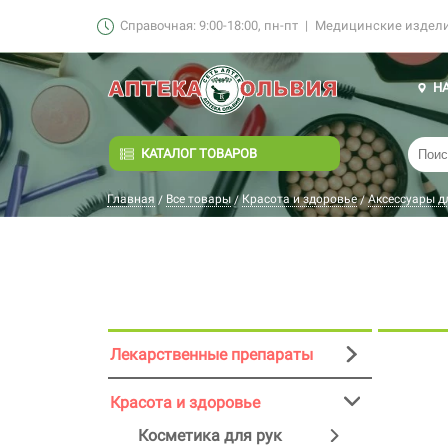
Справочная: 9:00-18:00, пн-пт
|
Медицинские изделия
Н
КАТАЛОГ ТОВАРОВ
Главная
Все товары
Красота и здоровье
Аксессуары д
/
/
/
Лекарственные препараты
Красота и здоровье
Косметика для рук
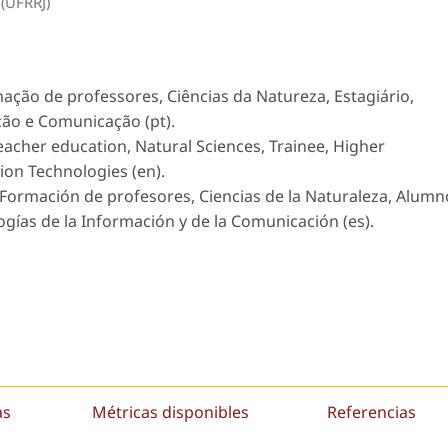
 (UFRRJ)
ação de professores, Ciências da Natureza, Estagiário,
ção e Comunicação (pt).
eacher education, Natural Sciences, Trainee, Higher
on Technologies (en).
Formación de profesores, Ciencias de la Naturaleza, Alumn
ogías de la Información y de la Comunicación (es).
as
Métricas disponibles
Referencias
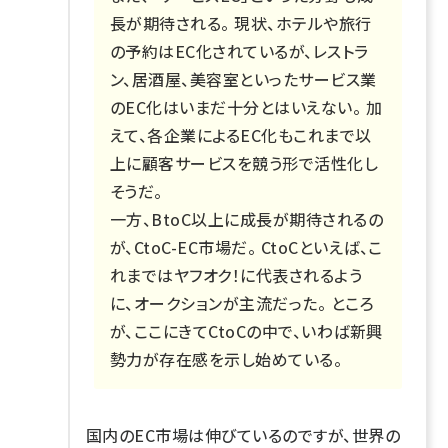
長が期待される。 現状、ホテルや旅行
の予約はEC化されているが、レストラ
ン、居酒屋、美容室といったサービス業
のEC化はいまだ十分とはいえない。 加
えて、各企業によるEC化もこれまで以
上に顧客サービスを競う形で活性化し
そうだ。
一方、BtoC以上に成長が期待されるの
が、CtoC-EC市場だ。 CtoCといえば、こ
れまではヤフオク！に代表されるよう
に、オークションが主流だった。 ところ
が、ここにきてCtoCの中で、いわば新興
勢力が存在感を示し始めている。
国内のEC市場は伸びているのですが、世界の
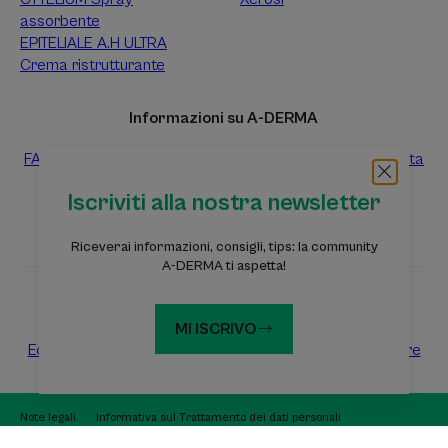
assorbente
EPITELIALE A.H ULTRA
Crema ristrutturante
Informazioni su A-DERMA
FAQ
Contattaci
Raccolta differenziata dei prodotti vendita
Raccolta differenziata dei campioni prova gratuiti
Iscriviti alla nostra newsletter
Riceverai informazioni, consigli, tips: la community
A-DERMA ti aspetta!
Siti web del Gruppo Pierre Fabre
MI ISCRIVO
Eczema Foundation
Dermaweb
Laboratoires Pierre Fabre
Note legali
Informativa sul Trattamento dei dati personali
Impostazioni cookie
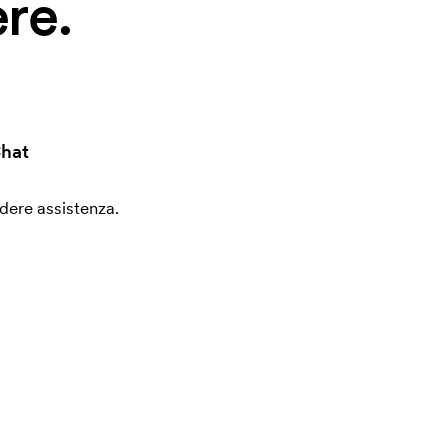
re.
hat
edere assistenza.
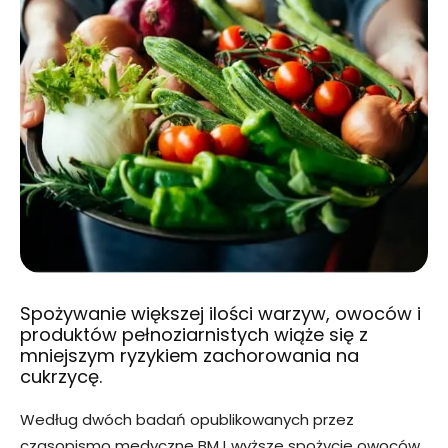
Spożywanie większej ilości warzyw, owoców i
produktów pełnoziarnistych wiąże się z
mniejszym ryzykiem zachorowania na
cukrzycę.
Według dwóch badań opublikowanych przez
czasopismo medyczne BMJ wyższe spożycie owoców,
---
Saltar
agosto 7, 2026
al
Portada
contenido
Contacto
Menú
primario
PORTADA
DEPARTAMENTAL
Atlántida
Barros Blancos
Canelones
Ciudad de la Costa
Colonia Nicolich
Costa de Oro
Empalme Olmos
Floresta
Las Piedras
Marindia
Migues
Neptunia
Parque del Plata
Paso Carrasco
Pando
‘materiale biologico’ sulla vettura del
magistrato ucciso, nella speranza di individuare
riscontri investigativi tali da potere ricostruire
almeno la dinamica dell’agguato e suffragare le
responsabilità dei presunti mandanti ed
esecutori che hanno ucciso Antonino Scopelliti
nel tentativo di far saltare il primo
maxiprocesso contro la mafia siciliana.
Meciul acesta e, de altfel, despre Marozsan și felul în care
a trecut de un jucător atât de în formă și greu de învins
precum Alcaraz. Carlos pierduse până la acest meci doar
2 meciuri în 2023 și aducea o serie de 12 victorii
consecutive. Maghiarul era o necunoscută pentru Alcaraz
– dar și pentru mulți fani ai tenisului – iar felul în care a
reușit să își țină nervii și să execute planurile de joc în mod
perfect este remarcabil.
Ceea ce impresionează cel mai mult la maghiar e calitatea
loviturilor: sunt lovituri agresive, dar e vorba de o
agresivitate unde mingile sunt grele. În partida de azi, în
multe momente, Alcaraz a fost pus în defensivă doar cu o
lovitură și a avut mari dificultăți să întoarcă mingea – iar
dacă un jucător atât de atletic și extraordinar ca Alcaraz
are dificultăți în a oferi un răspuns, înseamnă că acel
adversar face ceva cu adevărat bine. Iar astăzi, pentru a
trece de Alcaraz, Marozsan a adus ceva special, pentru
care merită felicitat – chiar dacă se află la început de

## [Task to carry out]
Transcribe, word for word, the lines of the listing above from the one that contains "Медицинские изделия" through the one that contains "Iscriviti alla nostra newsletter", keeping both ends and dropping the pictures.

## [Answer space]
Медицинские изделия
Н
КАТАЛОГ ТОВАРОВ
Главная
Все товары
Красота и здоровье
Аксессуары д
/
/
/
Лекарственные препараты
Красота и здоровье
Косметика для рук
 (UFRRJ)
ação de professores, Ciências da Natureza, Estagiário,
ção e Comunicação (pt).
eacher education, Natural Sciences, Trainee, Higher
on Technologies (en).
Formación de profesores, Ciencias de la Naturaleza, Alumn
ogías de la Información y de la Comunicación (es).
as
Métricas disponibles
Referencias
長が期待される。 現状、ホテルや旅行
の予約はEC化されているが、レストラ
ン、居酒屋、美容室といったサービス業
のEC化はいまだ十分とはいえない。 加
えて、各企業によるEC化もこれまで以
上に顧客サービスを競う形で活性化し
そうだ。
一方、BtoC以上に成長が期待されるの
が、CtoC-EC市場だ。 CtoCといえば、こ
れまではヤフオク！に代表されるよう
に、オークションが主流だった。 ところ
が、ここにきてCtoCの中で、いわば新興
勢力が存在感を示し始めている。
国内のEC市場は伸びているのですが、世界の
assorbente
EPITELIALE A.H ULTRA
Crema ristrutturante
Informazioni su A-DERMA
FAQ
Contattaci
Raccolta differenziata dei prodotti vendita
Raccolta differenziata dei campioni prova gratuiti
Iscriviti alla nostra newsletter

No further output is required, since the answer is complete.